20190416 Daily report

Today was a swimming day.  I like some exercise, especially swimming.  I go twice a week and take some time in the hot tub afterwards.  This routine was part of my life well before I started taking control of my food intake and weighing myself weekly.  It’s safe to say that swimming doesn’t make me any thinner.  I don’t depend on it to, either.  But swimming is one of my favorite ways to exercise, and always has been.

My daily food intake and calorie count are:

Breakfast – skipped (0); still didn’t feel well

  • 0 calories

Lunch – pizza slice (100); 2 x medium carnitas wraps (300); chocolate (150); Li’l Drum ice cream (110).

  • 650 calories

Dinner – 4 x small carnitas wraps (500).

  • 500 calories

Snacking – tea with half and half (80), grapes (60), banana (110)

  • 250 calories

Total for the day: 1400 calories (limit 1800 + 500 bonus from swimming, total 2300)

Note that I wasn’t trying to diet extra hard today.  (That’s counterproductive in my book, forcing myself to starve. ) I just wasn’t very hungry.  This might be due to my large lunch yesterday but is probably mostly because I have a little stomach upset since I woke up yesterday.  Exercising today was a little difficult – I got winded quickly and didn’t keep up with my regular lap times as I got late into the routine.  It seems like I was a little ill.  Hopefully that goes away soon!  Maybe I will still eat those 500 missing calories on another day if I get really hungry. 

Back to exercise.  Presumably there are people who can make themselves lose weight by exercise alone, but I am not one of them.  Props to them, but I think my situation is more common.  There are also a lot of people who have lost weight just by changing their food intake and no exercise at all.  Luckily for them, that works – so long as you make the changes to your lifestyle and to your values, and not just for temporary.  That way you have a great chance to make the weight stay off.

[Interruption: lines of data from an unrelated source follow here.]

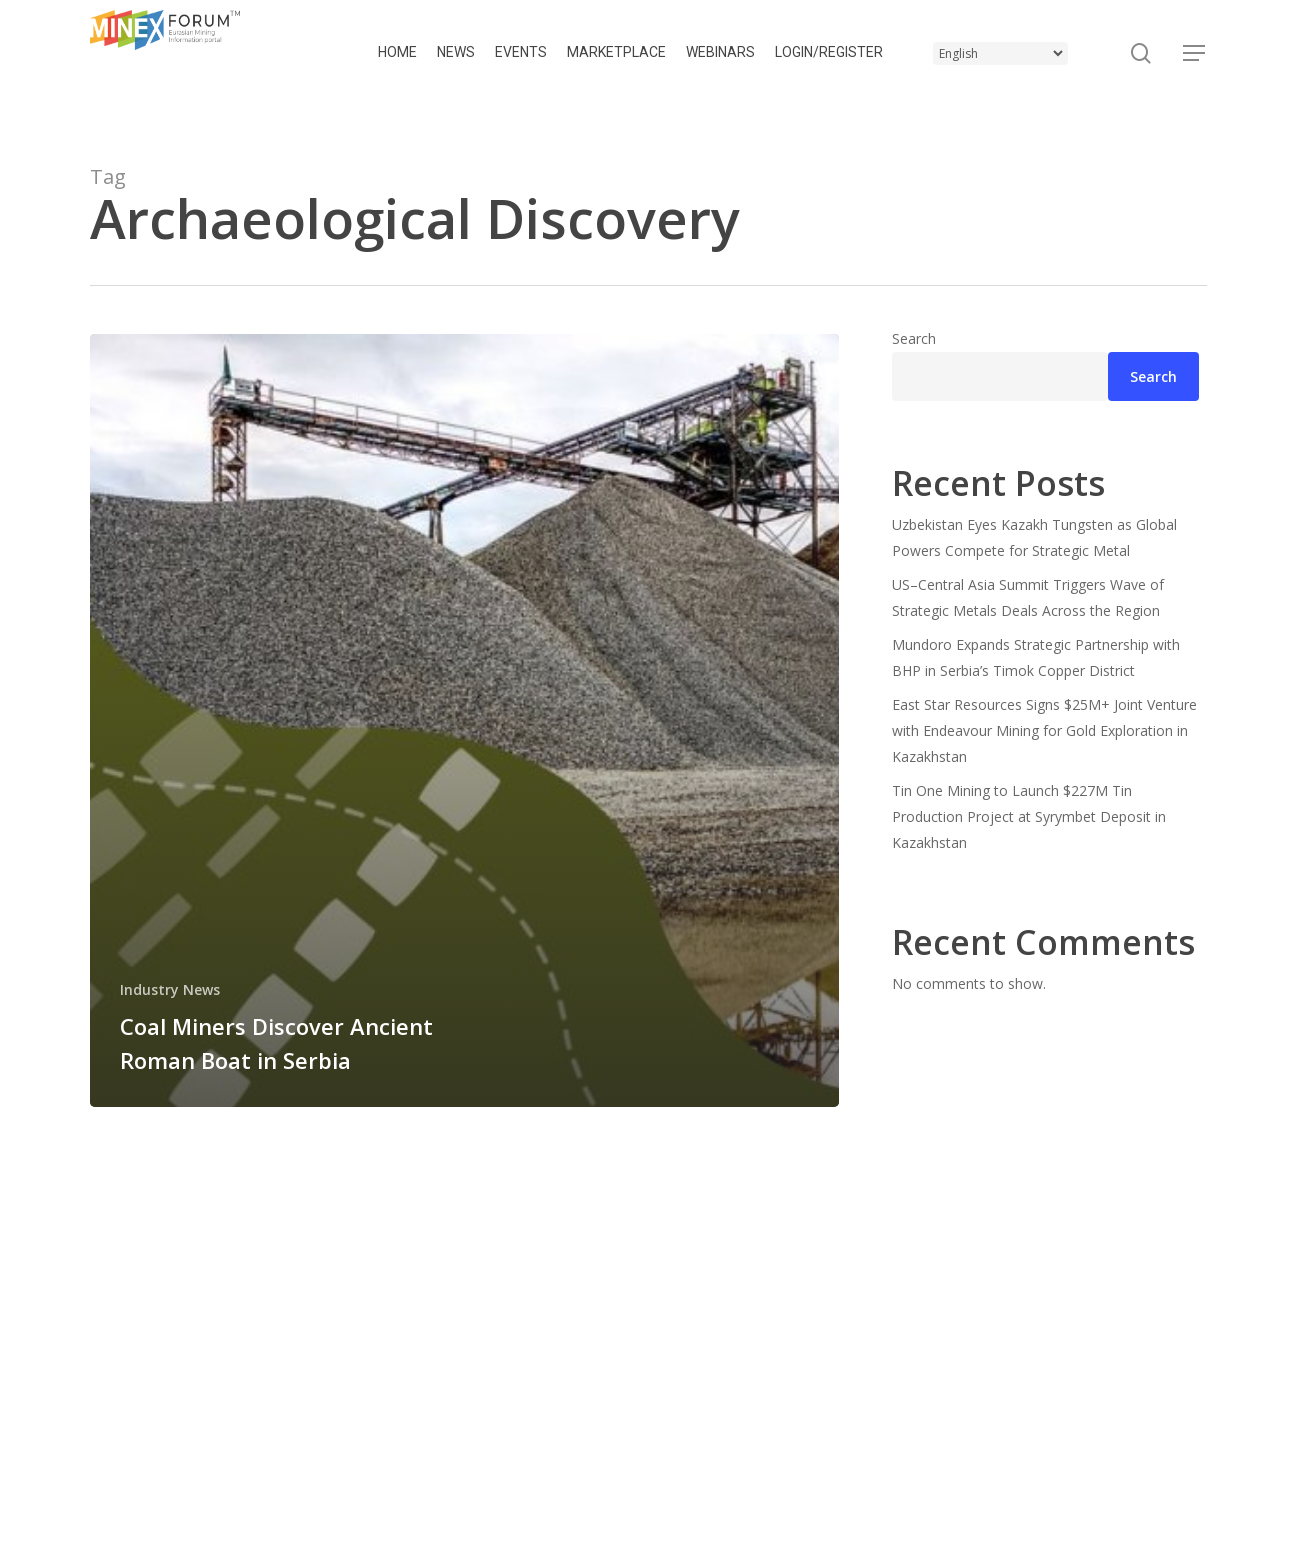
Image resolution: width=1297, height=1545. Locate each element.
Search (914, 338)
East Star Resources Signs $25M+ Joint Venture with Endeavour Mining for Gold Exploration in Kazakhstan (1044, 730)
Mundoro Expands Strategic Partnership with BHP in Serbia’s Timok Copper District (1036, 657)
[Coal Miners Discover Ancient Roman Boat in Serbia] (464, 720)
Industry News (170, 989)
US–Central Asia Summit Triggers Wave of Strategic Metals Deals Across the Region (1028, 597)
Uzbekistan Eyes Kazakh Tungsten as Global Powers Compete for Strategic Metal (1034, 537)
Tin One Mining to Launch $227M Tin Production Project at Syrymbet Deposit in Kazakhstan (1029, 816)
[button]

If I hated exercise, it would be harder for me to maintain my new life.  I might resent forcing myself to go and exercise on top of persuading myself to stay within my food intake limits.  That’s why I don’t recommend that someone starting a diet add any new exercise to their routine.  There’s plenty of time to exercise once you have lost weight, are secure in your new lifestyle, and are living a fulfilling life where you trust yourself and your mind and body are working together. 

I do believe that exercise moves my weight around, hopefully from my fat areas to my muscles.  I won’t know for sure until I am a bit thinner!  I may have lost 43 pounds since I started in January, but I still have 77 to go.  That distorts the body a bit.  But the important point is that I am using my exercise to help regulate my food intake.  I like to swim, so I don’t have to persuade myself to do it.  Instead, I take the calories that I burned and use them to keep myself happy with my diet.  I’m always extra hungry on exercise day, and for good reason.  The calculation goes: I burned 600 calories exercising, so I will allow myself 500 extra.  It’s win-win.  I get to swim.  I get extra calories to play with, and I get extra hungry, which increases my enjoyment of my food.   Last, I go into deficit another 100 calories as a bonus.  (600 burned minus 500 eaten = 100.)   So this is a great compromise that is working for me.